Some people have a lawyer prepare their living trust. If your estate plan calls for combining a living trust with sophisticated ongoing trusts designed to minimize taxes, it’s likely you’ll need a lawyer to prepare these trusts for you. But other people can safely complete the California living trust form themselves or with aid of online legal preparation services. In fact, even if you fully intend to pay a lawyer to draft documents, it’s still a good idea to educate yourself about living trusts and even to prepare a draft trust.

Additional California Living Trust Resources

Glossary of Living Trust Terms in California

General Terms:

  • Grantor: The person who creates and funds the trust.
  • Trustee: The person or institution responsible for managing the assets in the trust according to the trust terms.
  • Beneficiary: The person or entity who receives the benefits of the trust assets.
  • Trust Agreement: The legal document that outlines the terms of the trust, including the rights and responsibilities of the grantor, trustee, and beneficiaries.
  • Revocable Trust: A trust that the grantor can amend or revoke during their lifetime.
  • Irrevocable Trust: A trust that cannot be amended or revoked once established.
  • Principal: The original value of the assets placed in the trust.
  • Income: The earnings generated by the trust assets.
  • Remainder: The assets remaining in the trust after all income has been distributed.

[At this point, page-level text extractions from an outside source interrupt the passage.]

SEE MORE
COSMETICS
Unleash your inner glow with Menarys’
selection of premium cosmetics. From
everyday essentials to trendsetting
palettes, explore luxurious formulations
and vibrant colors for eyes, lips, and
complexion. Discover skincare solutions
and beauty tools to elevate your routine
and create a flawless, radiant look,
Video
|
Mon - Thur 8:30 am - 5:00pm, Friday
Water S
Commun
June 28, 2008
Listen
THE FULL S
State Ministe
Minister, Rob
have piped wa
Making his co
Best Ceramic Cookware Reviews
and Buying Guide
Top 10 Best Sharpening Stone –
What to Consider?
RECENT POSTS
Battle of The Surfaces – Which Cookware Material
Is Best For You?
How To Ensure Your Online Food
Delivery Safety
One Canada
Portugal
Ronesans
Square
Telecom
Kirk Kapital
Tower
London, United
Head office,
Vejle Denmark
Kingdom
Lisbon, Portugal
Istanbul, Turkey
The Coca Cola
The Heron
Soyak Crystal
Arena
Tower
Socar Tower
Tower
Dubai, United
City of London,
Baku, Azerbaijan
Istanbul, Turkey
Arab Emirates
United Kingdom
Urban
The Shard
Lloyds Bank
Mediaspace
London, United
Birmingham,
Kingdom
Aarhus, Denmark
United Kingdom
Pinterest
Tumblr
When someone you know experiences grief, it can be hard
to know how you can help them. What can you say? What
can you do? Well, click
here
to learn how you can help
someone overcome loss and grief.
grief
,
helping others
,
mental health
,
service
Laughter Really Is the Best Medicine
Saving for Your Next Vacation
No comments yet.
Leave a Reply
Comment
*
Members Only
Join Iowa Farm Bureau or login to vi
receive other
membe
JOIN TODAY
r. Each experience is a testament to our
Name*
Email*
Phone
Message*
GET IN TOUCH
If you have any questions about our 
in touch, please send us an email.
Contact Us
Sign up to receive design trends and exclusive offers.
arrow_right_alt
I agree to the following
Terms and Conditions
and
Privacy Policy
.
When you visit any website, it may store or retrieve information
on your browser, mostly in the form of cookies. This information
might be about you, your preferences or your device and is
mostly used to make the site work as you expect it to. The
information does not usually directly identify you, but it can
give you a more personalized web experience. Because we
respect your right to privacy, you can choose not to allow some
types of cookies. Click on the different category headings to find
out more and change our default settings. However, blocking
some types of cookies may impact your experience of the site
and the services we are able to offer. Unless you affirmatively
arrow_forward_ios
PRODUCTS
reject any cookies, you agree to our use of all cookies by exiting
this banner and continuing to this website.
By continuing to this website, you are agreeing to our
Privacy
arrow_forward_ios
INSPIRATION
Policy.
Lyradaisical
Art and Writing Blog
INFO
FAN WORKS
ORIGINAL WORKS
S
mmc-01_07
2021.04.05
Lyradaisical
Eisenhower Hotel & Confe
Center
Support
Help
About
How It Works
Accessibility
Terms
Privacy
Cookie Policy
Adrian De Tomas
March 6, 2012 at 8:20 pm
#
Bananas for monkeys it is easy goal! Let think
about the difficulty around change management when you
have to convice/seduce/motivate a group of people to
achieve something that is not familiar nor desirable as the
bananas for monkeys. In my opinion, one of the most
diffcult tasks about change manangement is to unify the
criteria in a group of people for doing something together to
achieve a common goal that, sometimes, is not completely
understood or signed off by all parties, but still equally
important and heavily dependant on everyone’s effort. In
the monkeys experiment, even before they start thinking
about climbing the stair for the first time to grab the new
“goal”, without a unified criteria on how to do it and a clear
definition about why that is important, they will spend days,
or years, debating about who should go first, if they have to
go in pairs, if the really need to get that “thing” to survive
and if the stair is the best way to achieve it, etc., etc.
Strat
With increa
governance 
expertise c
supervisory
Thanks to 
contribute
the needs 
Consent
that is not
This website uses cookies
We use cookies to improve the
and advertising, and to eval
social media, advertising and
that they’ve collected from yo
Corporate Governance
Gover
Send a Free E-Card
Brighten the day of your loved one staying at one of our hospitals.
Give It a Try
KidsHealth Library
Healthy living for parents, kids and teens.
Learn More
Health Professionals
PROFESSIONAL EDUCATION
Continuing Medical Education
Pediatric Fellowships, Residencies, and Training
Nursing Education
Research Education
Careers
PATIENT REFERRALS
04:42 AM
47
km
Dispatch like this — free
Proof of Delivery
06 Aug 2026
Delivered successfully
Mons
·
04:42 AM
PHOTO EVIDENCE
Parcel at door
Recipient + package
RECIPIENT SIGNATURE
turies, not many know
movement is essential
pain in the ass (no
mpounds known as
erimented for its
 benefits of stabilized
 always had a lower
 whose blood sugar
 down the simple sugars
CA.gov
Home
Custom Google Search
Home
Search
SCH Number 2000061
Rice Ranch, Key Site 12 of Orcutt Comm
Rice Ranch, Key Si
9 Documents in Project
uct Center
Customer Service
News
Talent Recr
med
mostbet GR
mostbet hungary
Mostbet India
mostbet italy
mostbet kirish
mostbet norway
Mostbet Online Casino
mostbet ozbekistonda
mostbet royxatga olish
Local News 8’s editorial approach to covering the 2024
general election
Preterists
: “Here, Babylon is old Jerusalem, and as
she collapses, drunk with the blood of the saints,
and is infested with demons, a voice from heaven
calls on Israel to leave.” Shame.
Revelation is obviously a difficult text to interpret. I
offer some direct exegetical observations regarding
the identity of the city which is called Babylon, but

California-Specific Terms:

  • Community Property: Property acquired by spouses during marriage, generally owned equally by both spouses.
  • Separate Property: Property acquired by an individual before marriage, by inheritance, or by gift, and remains separate from community property.
  • Probate: The legal process of administering a deceased person’s estate.
  • Intestate: When someone dies without a valid will, their estate is distributed according to California intestacy laws.
  • AB Trust: A type of revocable living trust designed to optimize federal estate tax benefits for married couples.
  • Conservatorship: A legal appointment to manage the affairs of an incapacitated person.
  • California Uniform Prudent Investor Act: A set of guidelines for trustees regarding the management of trust assets.

Additional Terms:

  • Successor Trustee: The person who takes over as trustee if the original trustee dies, becomes incapacitated, or resigns.
  • Contingency Beneficiary: A beneficiary who receives the trust assets if the primary beneficiary is unable to do so.
  • Pour-Over Will: A will that directs any remaining assets in the grantor’s estate to be poured over into the living trust.
  • Funding: The process of transferring assets from the grantor’s personal name to the name of the trust.